A relationship must satisfy three criteria to be (tentatively) considered causal: • An association between the variables • An appropriate time order • The elimination of alternative explanations
Association & time order do not necessarily amount to causality. • Alternative explanations must be eliminated.
But first, does a finding of statistical insignificance necessarily mean that there’s no causal relationship between y & x? • It could be that: • The y/x relationship is nonlinear: perhaps linearize it via transformation. • The y/x relationship is contingent on controlling another explanatory variable that has been omitted, or else on the level of another variable (i.e. interaction). • The sample size is inadequate. • There’s sampling error. • There’s non-sampling error (including measurement error).
When there is statistical significance, an apparently causal relationship may in fact be: • Dependent on one or more lurking variables (i.e. spurious relationship: x2 causes x1 & x2 causes y, so there is no x1 causalrelationship with y). • Mediated by an intervening variable (i.e. chain: x1 indirectly causes y via x2). • Conditional on the level of another variable (i.e. interaction). • An artifact of an extreme value on the sampling distribution of the sample mean.
On such complications of causality, see Agresti/Finlay, chapter 10; McClendon; Berk; and King et al.

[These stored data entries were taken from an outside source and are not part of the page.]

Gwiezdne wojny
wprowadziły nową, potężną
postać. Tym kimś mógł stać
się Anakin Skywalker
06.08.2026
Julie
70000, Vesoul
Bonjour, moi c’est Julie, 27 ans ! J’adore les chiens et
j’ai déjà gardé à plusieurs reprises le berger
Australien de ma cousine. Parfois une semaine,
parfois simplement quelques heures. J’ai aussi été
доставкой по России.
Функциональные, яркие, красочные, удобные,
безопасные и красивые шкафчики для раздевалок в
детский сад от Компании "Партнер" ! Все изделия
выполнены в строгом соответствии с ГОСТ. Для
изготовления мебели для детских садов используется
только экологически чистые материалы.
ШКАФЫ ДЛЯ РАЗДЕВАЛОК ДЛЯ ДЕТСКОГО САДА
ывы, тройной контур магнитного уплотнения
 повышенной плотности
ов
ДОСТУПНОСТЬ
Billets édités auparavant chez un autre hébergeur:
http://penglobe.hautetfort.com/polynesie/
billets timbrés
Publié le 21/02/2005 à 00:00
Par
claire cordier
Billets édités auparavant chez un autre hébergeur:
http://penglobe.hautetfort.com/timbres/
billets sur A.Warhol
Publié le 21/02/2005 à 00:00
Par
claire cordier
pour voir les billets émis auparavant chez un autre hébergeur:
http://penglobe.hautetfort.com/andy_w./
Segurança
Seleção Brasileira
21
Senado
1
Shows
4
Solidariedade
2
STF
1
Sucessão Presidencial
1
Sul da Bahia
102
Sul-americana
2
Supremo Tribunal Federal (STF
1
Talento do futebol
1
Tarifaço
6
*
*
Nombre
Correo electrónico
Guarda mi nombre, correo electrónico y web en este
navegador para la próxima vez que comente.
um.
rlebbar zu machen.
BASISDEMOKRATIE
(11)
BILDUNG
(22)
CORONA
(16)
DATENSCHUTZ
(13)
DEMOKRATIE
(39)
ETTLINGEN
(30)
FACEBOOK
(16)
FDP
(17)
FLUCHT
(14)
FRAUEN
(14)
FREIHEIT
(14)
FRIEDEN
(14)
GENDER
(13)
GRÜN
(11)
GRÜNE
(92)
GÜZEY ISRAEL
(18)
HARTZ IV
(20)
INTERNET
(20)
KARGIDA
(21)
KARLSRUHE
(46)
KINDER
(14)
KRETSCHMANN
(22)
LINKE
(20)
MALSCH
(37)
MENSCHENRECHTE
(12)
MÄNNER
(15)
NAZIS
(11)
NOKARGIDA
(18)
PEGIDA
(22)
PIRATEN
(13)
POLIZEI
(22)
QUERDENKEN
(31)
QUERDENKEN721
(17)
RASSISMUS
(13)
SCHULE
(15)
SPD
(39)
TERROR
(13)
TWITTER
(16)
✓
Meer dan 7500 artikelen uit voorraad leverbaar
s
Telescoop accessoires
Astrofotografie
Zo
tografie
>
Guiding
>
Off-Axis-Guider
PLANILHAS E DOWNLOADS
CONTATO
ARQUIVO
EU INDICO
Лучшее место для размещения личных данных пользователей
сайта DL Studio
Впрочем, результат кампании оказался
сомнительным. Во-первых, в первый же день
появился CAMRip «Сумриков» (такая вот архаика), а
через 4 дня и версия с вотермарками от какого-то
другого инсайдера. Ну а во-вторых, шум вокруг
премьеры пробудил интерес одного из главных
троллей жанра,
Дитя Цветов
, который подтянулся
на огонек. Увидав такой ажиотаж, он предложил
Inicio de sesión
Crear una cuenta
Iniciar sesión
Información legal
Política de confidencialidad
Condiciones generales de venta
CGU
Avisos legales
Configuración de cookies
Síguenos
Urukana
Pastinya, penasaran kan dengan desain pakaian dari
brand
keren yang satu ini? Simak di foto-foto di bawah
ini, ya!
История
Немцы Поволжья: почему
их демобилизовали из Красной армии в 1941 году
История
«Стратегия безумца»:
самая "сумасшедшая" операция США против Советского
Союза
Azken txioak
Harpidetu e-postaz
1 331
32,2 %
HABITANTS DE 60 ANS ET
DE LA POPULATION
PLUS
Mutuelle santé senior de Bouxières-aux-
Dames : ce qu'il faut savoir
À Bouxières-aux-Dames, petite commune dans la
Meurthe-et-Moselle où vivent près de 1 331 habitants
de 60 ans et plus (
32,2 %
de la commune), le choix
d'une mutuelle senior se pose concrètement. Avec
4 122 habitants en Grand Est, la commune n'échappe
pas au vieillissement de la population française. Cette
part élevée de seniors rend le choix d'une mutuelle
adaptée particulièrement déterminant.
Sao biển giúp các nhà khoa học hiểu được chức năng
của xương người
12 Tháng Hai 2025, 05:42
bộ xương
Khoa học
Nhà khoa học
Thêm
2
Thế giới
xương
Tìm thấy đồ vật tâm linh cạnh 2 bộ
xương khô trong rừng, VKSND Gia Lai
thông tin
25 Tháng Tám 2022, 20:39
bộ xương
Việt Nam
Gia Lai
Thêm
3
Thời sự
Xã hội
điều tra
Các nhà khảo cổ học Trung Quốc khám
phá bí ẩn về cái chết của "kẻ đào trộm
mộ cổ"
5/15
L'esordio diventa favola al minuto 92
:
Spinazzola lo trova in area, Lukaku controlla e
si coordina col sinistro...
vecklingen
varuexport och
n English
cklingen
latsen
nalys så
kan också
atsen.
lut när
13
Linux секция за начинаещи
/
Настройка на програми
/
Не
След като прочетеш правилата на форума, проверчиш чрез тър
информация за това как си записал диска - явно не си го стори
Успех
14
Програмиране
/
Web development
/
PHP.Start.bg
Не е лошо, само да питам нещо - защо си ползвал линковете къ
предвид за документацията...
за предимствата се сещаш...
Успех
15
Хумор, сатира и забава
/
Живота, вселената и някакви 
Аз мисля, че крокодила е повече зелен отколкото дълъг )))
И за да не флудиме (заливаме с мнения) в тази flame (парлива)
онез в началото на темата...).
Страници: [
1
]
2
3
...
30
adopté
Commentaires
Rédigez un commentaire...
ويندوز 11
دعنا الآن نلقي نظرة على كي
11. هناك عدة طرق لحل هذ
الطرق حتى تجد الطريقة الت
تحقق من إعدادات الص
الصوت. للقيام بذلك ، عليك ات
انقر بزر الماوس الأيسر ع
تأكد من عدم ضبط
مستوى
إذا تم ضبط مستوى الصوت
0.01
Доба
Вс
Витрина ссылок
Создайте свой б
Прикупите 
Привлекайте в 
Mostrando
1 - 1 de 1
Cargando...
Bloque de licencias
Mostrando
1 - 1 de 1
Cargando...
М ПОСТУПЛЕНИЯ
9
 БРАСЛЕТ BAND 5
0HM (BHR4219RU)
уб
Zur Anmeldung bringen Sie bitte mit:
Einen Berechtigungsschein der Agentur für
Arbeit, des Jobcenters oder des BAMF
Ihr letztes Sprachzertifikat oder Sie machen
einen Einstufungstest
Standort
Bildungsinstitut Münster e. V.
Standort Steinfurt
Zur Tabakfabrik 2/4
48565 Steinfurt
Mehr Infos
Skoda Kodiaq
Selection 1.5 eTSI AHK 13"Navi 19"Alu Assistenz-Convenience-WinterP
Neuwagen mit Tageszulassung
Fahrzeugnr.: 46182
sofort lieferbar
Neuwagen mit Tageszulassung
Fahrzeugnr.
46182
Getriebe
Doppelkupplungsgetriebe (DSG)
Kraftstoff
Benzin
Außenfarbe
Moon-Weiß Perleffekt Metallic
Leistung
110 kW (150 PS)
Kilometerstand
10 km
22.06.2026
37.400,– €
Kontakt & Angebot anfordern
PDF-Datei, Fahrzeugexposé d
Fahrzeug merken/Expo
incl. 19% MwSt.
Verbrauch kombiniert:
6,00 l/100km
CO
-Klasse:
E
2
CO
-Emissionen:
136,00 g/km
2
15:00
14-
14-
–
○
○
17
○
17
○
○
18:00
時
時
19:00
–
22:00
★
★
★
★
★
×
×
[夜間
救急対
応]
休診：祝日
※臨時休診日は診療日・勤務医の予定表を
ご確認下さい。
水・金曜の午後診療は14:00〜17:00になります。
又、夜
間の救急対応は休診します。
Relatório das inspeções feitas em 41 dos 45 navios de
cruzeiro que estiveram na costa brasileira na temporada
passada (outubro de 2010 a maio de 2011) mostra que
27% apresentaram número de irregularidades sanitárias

How to detect at least some of the possible lurking variables: • Add suspected lurking variables (x2-xk) to the model. • Does the originally hypothesized y/ x1 relationship remain significant or not?
E.g., for pre-adolescents, there’s a strong relationship between height & math achievement scores. • Does the relationship between height & math scores remain when we control for age? If not, the height/math relationship is spurious, because both math depends on age & height depends on age. • What other explanatory variables might be relevant?
The case of spurious associations (i.e. lurking variables) is one example of a multivariate relationship. • Another kind is a chain relationship. E.g.: • Race affects arrest rate, but controlling for specific levels of family income makes the unequal white/nonwhite arrest rate diminish. Race’s effect is mediated by family income.